Records from a data source
= = = = =

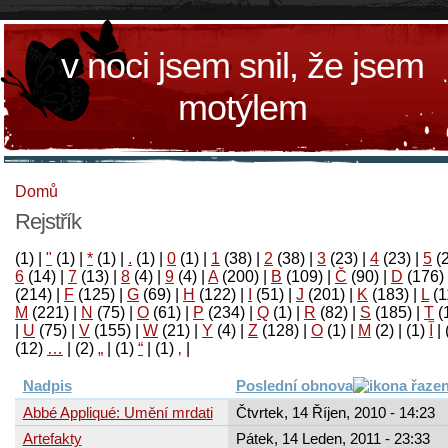
v noci jsem snil, že jsem
motýlem
Domů
Rejstřík
(1)
|
"
(1)
|
*
(1)
|
.
(1)
|
0
(1)
|
1
(38)
|
2
(38)
|
3
(23)
|
4
(23)
|
5
(
6
(14)
|
7
(13)
|
8
(4)
|
9
(4)
|
A
(200)
|
B
(109)
|
Č
(90)
|
D
(176)
(214)
|
F
(125)
|
G
(69)
|
H
(122)
|
I
(51)
|
J
(201)
|
K
(183)
|
L
(1
M
(221)
|
N
(75)
|
O
(61)
|
P
(234)
|
Q
(1)
|
R
(82)
|
S
(185)
|
T
(
|
U
(75)
|
V
(155)
|
W
(21)
|
Y
(4)
|
Z
(128)
|
Ο
(1)
|
М
(2)
|
(1)
آ
|
(12)
…
|
(2)
„
|
(1)
“
|
(1)
‚
|
Nadpis
Poslední obnova
Abbé Appliqué: Umění mrdati
Čtvrtek, 14 Říjen, 2010 - 14:23
Artefakty
Pátek, 14 Leden, 2011 - 23:33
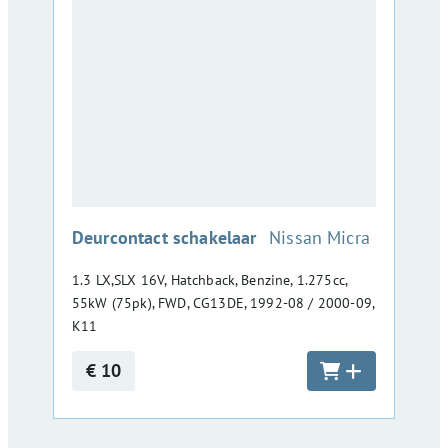
:
Deurcontact schakelaar
Nissan Micra
1.3 LX,SLX 16V, Hatchback, Benzine, 1.275cc,
55kW (75pk), FWD, CG13DE, 1992-08 / 2000-09,
K11
€ 10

= = = = =

→ What you are asked to do
Leaving the pictures behind, return every line above exactly.

→ Answer space
v noci jsem snil, že jsem
motýlem
Domů
Rejstřík
(1)
|
"
(1)
|
*
(1)
|
.
(1)
|
0
(1)
|
1
(38)
|
2
(38)
|
3
(23)
|
4
(23)
|
5
(
6
(14)
|
7
(13)
|
8
(4)
|
9
(4)
|
A
(200)
|
B
(109)
|
Č
(90)
|
D
(176)
(214)
|
F
(125)
|
G
(69)
|
H
(122)
|
I
(51)
|
J
(201)
|
K
(183)
|
L
(1
M
(221)
|
N
(75)
|
O
(61)
|
P
(234)
|
Q
(1)
|
R
(82)
|
S
(185)
|
T
(
|
U
(75)
|
V
(155)
|
W
(21)
|
Y
(4)
|
Z
(128)
|
Ο
(1)
|
М
(2)
|
(1)
آ
|
(12)
…
|
(2)
„
|
(1)
“
|
(1)
‚
|
Nadpis
Poslední obnova
Abbé Appliqué: Umění mrdati
Čtvrtek, 14 Říjen, 2010 - 14:23
Artefakty
Pátek, 14 Leden, 2011 - 23:33
:
Deurcontact schakelaar
Nissan Micra
1.3 LX,SLX 16V, Hatchback, Benzine, 1.275cc,
55kW (75pk), FWD, CG13DE, 1992-08 / 2000-09,
K11
€ 10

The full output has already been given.